Adding OpenTelemetry Metrics in Your Go App
Matheus Nogueira
Posted on November 1, 2023
When releasing a product, things can go wrong. Even if you prepare beforehand. When deploying something to production, it’s probably the first time that a version of your application will be running for days without being restarted. This scenario will unfortunately bring up issues that you will not see until then, such as memory leaks, dependencies failing randomly, and networking issues. The list goes on and on.
Without having metrics to cover those cases, it is almost impossible to detect and fix these issues before they happen. That’s why having metrics is important, you want to know beforehand if something is going to fail or at least get notified if something is broken.

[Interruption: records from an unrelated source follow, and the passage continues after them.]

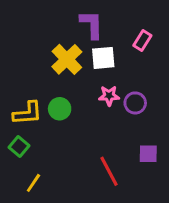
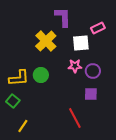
pink rectangle: (142, 40) -> (98, 28), turned 32
white square: (103, 58) -> (81, 43), moved
purple square: (148, 154) -> (91, 94), moved

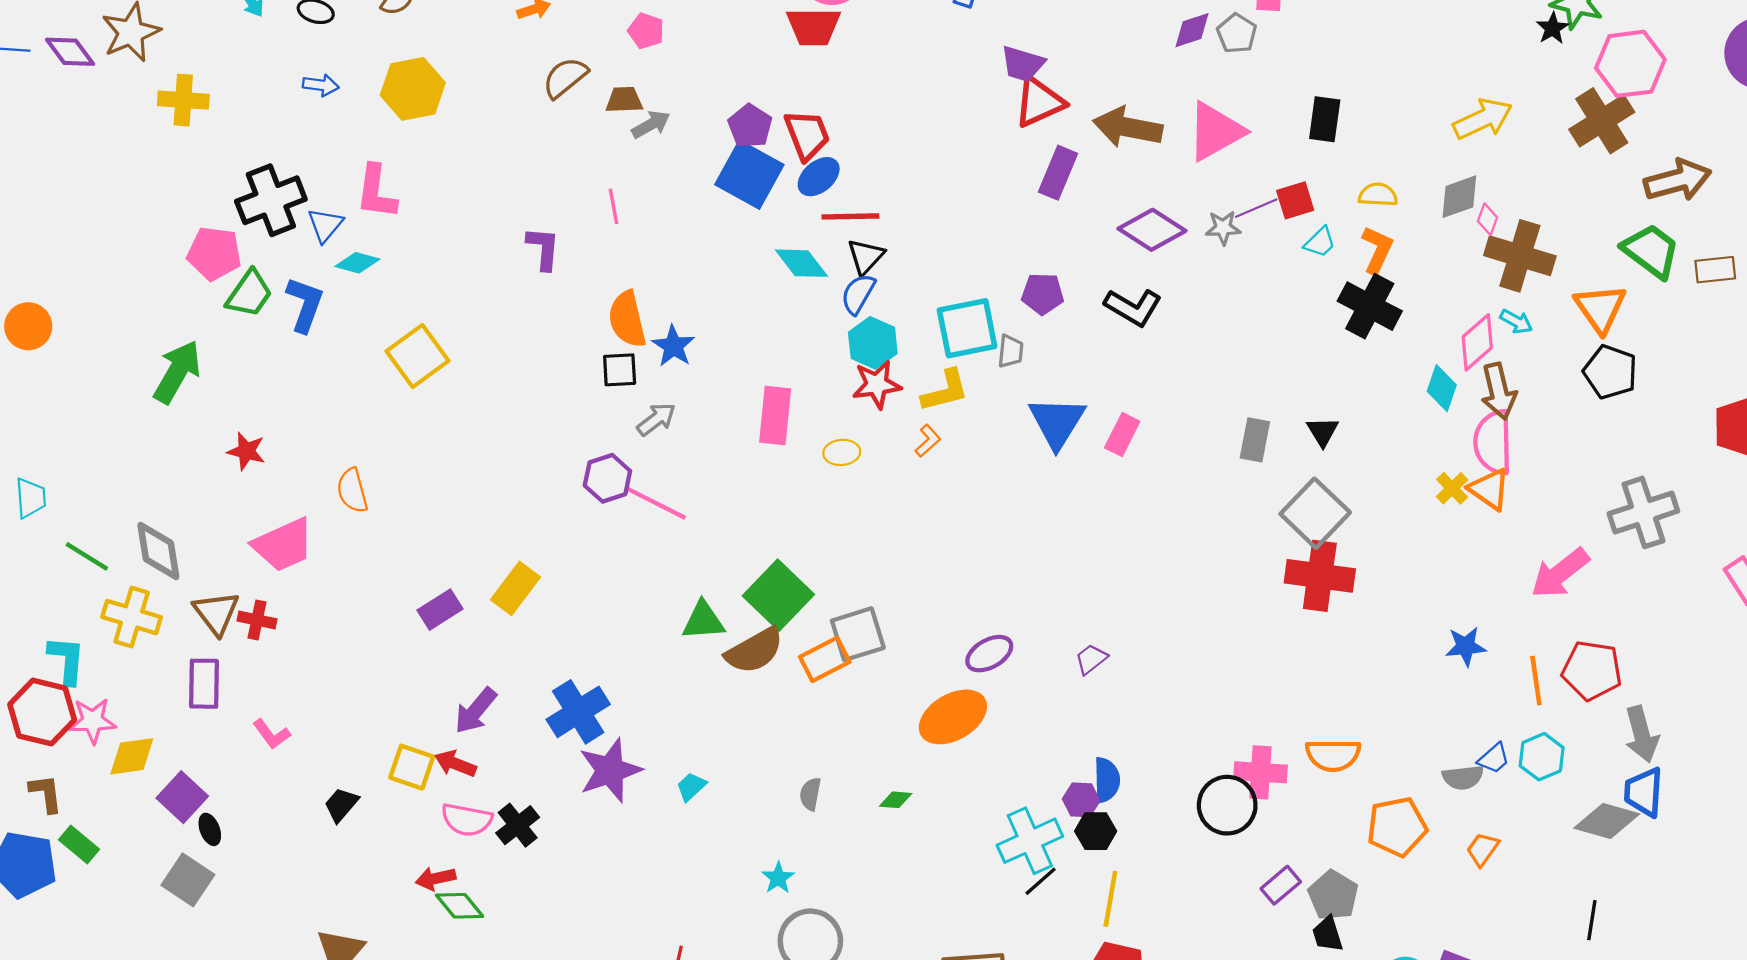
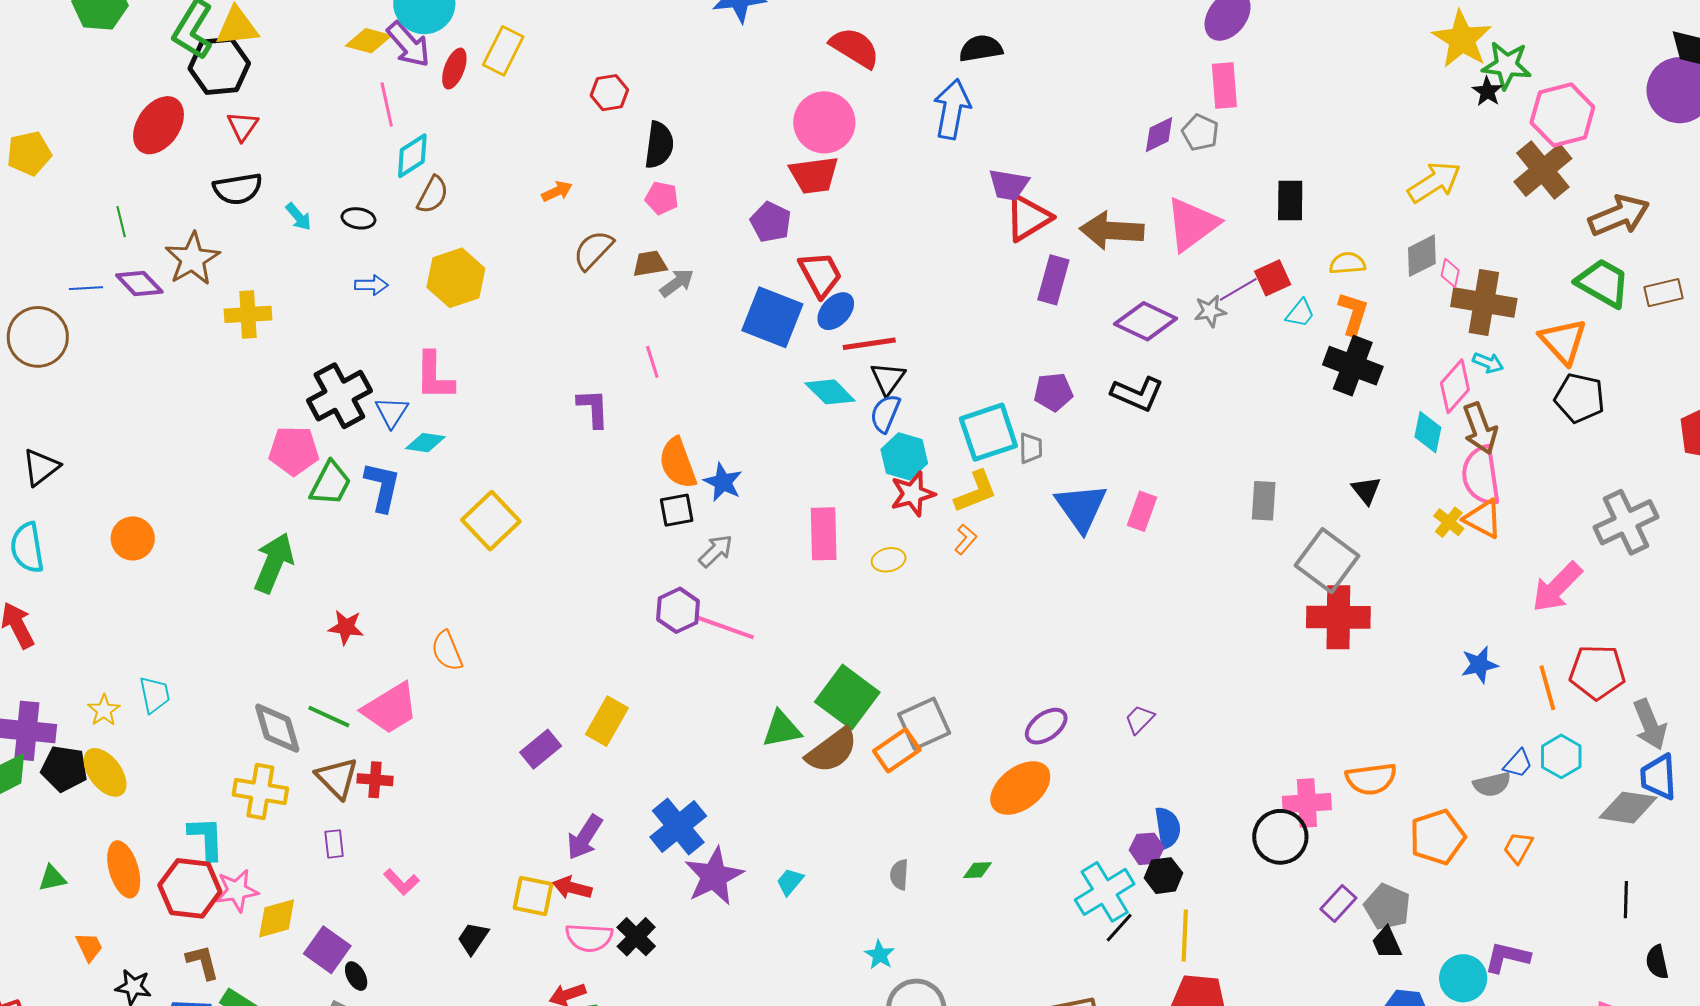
purple pentagon: (750, 126) -> (771, 222), moved
black triangle: (1323, 432) -> (1366, 490), moved
green line: (87, 556) -> (329, 717), moved
purple rectangle: (204, 684) -> (334, 844), size x0.6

In this guide, I’m going to describe how our team added metrics to Tracetest and how you can do the same with your application.
Types of Metrics
Before starting, it’s important to understand the three types of metrics that you can have:
- Counter
- Gauge
- Histogram
Counter
A counter is a metric where you can only add positive values. It’s useful for keeping track of the number of times that something happened. Some examples are:
- Number of events from a queue.
- Number of errors in the REST API.
- Number of bytes transferred.
Gauge
A gauge is useful for storing non-additive values over time. It can be used to keep track of resources used or how many concurrent operations are being executed. Some examples are:
- Amount of RAM used by the application.
- Number of active database connections.
- Number of active HTTP connections.
Histogram
A histogram is very useful for sampling values and analyzing them. Think of a histogram as a Gauge, but capable of organizing the values into buckets while also keeping track of the number of values and their sum. It’s usually used with values that can be statistically meaningful. Some examples are:
- Duration of an HTTP endpoint execution.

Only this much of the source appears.